What to do.
Search the records below for the string "font" and copy each line where it turns up.

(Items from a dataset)
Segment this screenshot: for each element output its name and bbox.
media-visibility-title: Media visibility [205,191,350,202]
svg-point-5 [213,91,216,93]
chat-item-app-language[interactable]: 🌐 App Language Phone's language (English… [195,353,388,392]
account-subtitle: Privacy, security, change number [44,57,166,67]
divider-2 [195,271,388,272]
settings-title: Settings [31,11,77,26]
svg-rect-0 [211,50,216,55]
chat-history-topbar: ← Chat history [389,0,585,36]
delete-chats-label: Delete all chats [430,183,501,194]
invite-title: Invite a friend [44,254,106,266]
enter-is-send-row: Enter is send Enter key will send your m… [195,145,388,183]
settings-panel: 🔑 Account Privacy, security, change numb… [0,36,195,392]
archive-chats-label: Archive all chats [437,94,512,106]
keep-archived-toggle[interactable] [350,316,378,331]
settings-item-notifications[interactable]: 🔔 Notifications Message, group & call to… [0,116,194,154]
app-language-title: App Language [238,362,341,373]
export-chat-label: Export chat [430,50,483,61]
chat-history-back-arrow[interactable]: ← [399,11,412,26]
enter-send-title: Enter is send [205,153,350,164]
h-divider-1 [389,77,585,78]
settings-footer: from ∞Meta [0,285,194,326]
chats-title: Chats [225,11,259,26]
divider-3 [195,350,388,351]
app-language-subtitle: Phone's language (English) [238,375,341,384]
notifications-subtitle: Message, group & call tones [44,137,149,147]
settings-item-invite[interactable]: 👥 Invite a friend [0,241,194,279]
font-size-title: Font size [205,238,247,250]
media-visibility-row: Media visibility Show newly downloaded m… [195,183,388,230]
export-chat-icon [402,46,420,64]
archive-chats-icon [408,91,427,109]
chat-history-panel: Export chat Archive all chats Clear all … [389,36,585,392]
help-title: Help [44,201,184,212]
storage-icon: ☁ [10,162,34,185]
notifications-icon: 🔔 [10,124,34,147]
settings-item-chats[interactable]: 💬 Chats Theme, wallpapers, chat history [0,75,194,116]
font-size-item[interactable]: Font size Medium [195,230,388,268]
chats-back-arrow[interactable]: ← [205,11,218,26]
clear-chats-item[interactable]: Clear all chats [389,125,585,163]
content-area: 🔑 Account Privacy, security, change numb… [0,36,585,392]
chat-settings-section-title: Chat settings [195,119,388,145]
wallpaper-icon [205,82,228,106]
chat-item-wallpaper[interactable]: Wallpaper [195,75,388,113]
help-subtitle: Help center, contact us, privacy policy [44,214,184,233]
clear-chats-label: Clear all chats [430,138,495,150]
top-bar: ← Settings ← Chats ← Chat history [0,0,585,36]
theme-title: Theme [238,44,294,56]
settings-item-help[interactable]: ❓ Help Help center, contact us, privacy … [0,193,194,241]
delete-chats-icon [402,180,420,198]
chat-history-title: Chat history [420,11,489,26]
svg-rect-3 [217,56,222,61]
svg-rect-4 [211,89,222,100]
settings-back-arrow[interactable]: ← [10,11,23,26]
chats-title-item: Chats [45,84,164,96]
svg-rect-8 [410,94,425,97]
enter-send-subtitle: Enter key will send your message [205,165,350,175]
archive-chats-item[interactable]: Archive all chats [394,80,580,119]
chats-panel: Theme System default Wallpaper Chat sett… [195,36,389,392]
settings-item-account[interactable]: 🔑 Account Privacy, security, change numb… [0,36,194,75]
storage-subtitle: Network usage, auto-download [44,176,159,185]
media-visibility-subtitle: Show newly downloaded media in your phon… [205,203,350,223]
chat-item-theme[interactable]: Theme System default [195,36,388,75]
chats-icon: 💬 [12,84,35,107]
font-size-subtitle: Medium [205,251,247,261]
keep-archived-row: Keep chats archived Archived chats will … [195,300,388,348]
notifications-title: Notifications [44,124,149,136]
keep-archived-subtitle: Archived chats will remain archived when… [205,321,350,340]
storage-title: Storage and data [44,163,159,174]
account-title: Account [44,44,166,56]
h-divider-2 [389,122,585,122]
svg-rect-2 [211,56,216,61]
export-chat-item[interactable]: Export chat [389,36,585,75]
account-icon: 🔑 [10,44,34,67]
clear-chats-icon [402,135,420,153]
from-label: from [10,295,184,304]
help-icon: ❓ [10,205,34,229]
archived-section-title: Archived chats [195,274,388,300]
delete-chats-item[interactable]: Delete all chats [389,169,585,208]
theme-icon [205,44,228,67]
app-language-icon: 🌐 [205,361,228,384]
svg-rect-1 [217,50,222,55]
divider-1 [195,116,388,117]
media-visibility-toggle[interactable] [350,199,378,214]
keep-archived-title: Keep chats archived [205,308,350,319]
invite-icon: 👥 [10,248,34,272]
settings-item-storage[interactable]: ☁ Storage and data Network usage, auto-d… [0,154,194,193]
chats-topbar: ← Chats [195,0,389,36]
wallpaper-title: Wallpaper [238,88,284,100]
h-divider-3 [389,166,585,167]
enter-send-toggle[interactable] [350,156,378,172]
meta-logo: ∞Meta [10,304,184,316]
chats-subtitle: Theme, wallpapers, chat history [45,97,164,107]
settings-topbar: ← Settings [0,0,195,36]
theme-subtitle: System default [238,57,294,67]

Reply to the task.
font-size-title: Font size [205,238,247,250]
font-size-item[interactable]: Font size Medium [195,230,388,268]
font-size-subtitle: Medium [205,251,247,261]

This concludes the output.